Study material –
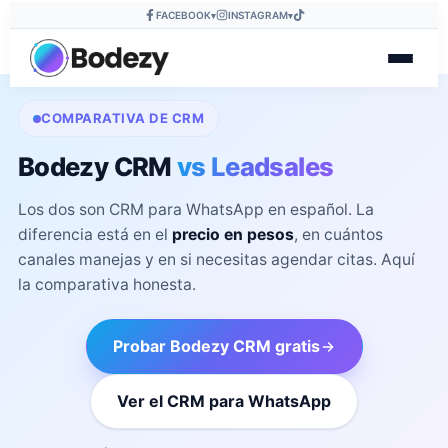
FACEBOOK
INSTAGRAM
▾
▾
COMPARATIVA DE CRM
Bodezy CRM
vs Leadsales
Los dos son CRM para WhatsApp en español. La
diferencia está en el
precio en pesos
, en cuántos
canales manejas y en si necesitas agendar citas. Aquí
la comparativa honesta.
Probar Bodezy CRM gratis
Ver el CRM para WhatsApp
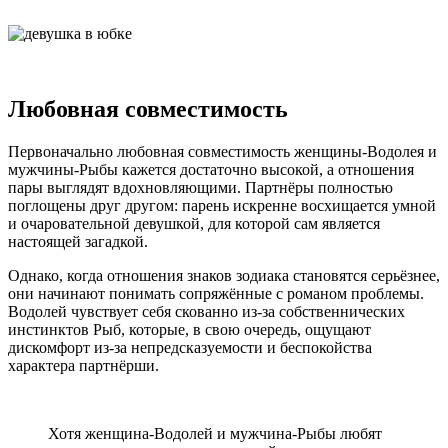
Любовная совместимость
Первоначально любовная совместимость женщины-Водолея и
мужчины-Рыбы кажется достаточно высокой, а отношения
пары выглядят вдохновляющими. Партнёры полностью
поглощены друг другом: парень искренне восхищается умной
и очаровательной девушкой, для которой сам является
настоящей загадкой.
Однако, когда отношения знаков зодиака становятся серьёзнее,
они начинают понимать сопряжённые с романом проблемы.
Водолей чувствует себя скованно из-за собственнических
инстинктов Рыб, которые, в свою очередь, ощущают
дискомфорт из-за непредсказуемости и беспокойства
характера партнёрши.
Хотя женщина-Водолей и мужчина-Рыбы любят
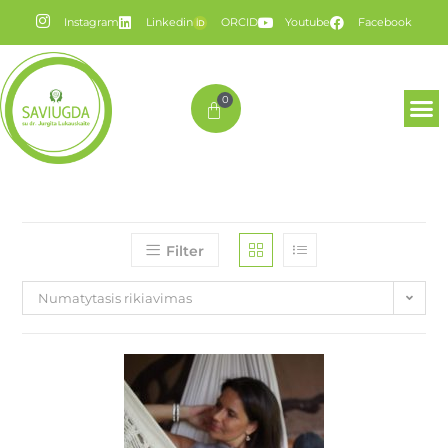
Instagram
Linkedin
ORCID
Youtube
Facebook
0
Filter
Numatytasis rikiavimas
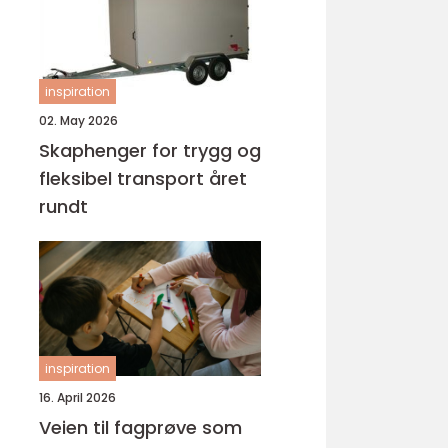
inspiration
02. May 2026
Skaphenger for trygg og
fleksibel transport året
rundt
inspiration
16. April 2026
Veien til fagprøve som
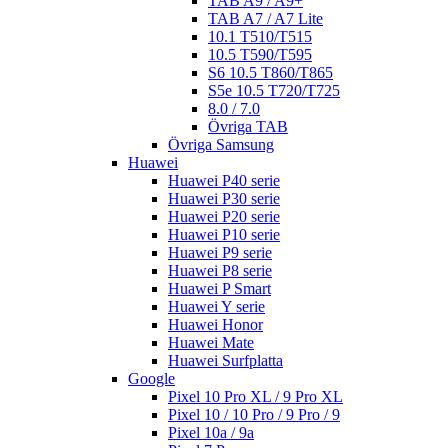
TAB A9 / A9+
TAB A7 / A7 Lite
10.1 T510/T515
10.5 T590/T595
S6 10.5 T860/T865
S5e 10.5 T720/T725
8.0 / 7.0
Övriga TAB
Övriga Samsung
Huawei
Huawei P40 serie
Huawei P30 serie
Huawei P20 serie
Huawei P10 serie
Huawei P9 serie
Huawei P8 serie
Huawei P Smart
Huawei Y serie
Huawei Honor
Huawei Mate
Huawei Surfplatta
Google
Pixel 10 Pro XL / 9 Pro XL
Pixel 10 / 10 Pro / 9 Pro / 9
Pixel 10a / 9a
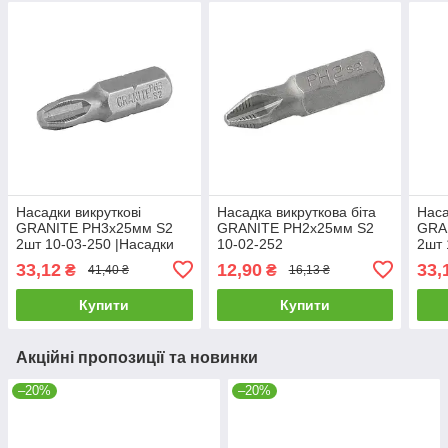
Насадки викруткові
Насадка викруткова біта
Наса
GRANITE РН3х25мм S2
GRANITE РН2х25мм S2
GRA
2шт 10-03-250 |Насадки
10-02-252
2шт 
отвёрточные GRANITE
отв
33,12
12,90
33,
₴
₴
41,40 ₴
16,13 ₴
РН3х25мм S2 2шт 10-03-
РZ3х
250
250
Купити
Купити
Акційні пропозиції та новинки
–20%
–20%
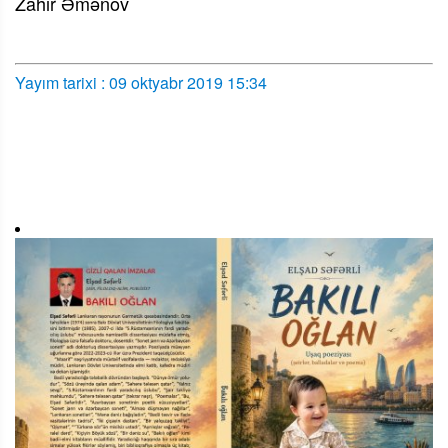
Zahir Əmənov
Yayım tarixi : 09 oktyabr 2019 15:34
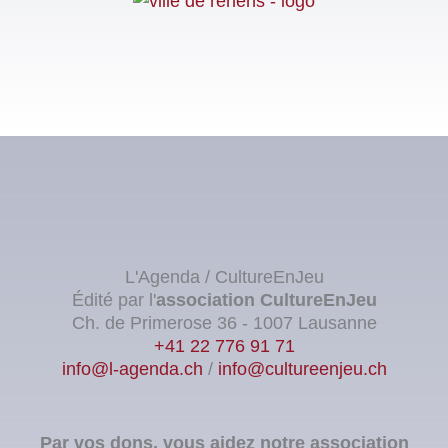
L'Agenda / CultureEnJeu
Édité par l'
association
CultureEnJeu
Ch. de Primerose 36 - 1007 Lausanne
+41 22 776 91 71
info@l-agenda.ch
/
info@cultureenjeu.ch
Par vos dons, vous aidez notre association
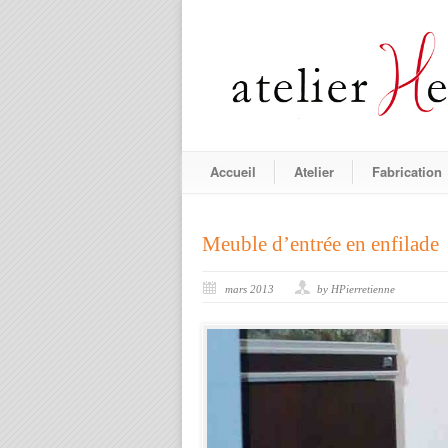
Accueil
Atelier
Fabrication
Meuble d’entrée en enfilade
mars 2013
by HPierretienne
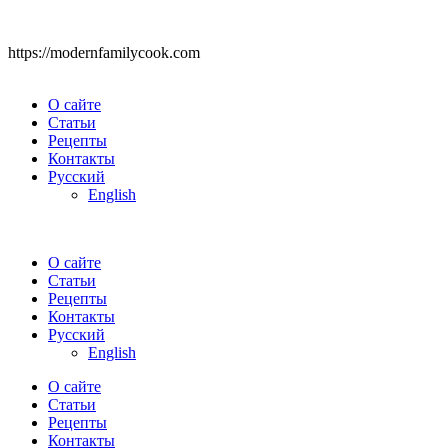
https://modernfamilycook.com
О сайте
Статьи
Рецепты
Контакты
Русский
English
О сайте
Статьи
Рецепты
Контакты
Русский
English
О сайте
Статьи
Рецепты
Контакты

About this task – Would you write each entry out again exactly, omitting the images?

Solution for this task –
FACEBOOK
INSTAGRAM
▾
▾
COMPARATIVA DE CRM
Bodezy CRM
vs Leadsales
Los dos son CRM para WhatsApp en español. La
diferencia está en el
precio en pesos
, en cuántos
canales manejas y en si necesitas agendar citas. Aquí
la comparativa honesta.
Probar Bodezy CRM gratis
Ver el CRM para WhatsApp
Любовная совместимость
Первоначально любовная совместимость женщины-Водолея и
мужчины-Рыбы кажется достаточно высокой, а отношения
пары выглядят вдохновляющими. Партнёры полностью
поглощены друг другом: парень искренне восхищается умной
и очаровательной девушкой, для которой сам является
настоящей загадкой.
Однако, когда отношения знаков зодиака становятся серьёзнее,
они начинают понимать сопряжённые с романом проблемы.
Водолей чувствует себя скованно из-за собственнических
инстинктов Рыб, которые, в свою очередь, ощущают
дискомфорт из-за непредсказуемости и беспокойства
характера партнёрши.
Хотя женщина-Водолей и мужчина-Рыбы любят
Instagram
Linkedin
ORCID
Youtube
Facebook
0
Filter
Numatytasis rikiavimas
inspiration
02. May 2026
Skaphenger for trygg og
fleksibel transport året
rundt
inspiration
16. April 2026
Veien til fagprøve som
TAB A9 / A9+
TAB A7 / A7 Lite
10.1 T510/T515
10.5 T590/T595
S6 10.5 T860/T865
S5e 10.5 T720/T725
8.0 / 7.0
Övriga TAB
Övriga Samsung
Huawei
Huawei P40 serie
Huawei P30 serie
Huawei P20 serie
Huawei P10 serie
Huawei P9 serie
Huawei P8 serie
Huawei P Smart
Huawei Y serie
Huawei Honor
Huawei Mate
Huawei Surfplatta
Google
Pixel 10 Pro XL / 9 Pro XL
Pixel 10 / 10 Pro / 9 Pro / 9
Pixel 10a / 9a
Насадки викруткові
Насадка викруткова біта
Наса
GRANITE РН3х25мм S2
GRANITE РН2х25мм S2
GRA
2шт 10-03-250 |Насадки
10-02-252
2шт 
отвёрточные GRANITE
отв
33,12
12,90
33,
₴
₴
41,40 ₴
16,13 ₴
РН3х25мм S2 2шт 10-03-
РZ3х
250
250
Купити
Купити
Акційні пропозиції та новинки
–20%
–20%
Zahir Əmənov
Yayım tarixi : 09 oktyabr 2019 15:34
L'Agenda / CultureEnJeu
Édité par l'
association
CultureEnJeu
Ch. de Primerose 36 - 1007 Lausanne
+41 22 776 91 71
info@l-agenda.ch
/
info@cultureenjeu.ch
Par vos dons, vous aidez notre association
Accueil
Atelier
Fabrication
Meuble d’entrée en enfilade
mars 2013
by HPierretienne
https://modernfamilycook.com
О сайте
Статьи
Рецепты
Контакты
Русский
English
О сайте
Статьи
Рецепты
Контакты
Русский
English
О сайте
Статьи
Рецепты
Контакты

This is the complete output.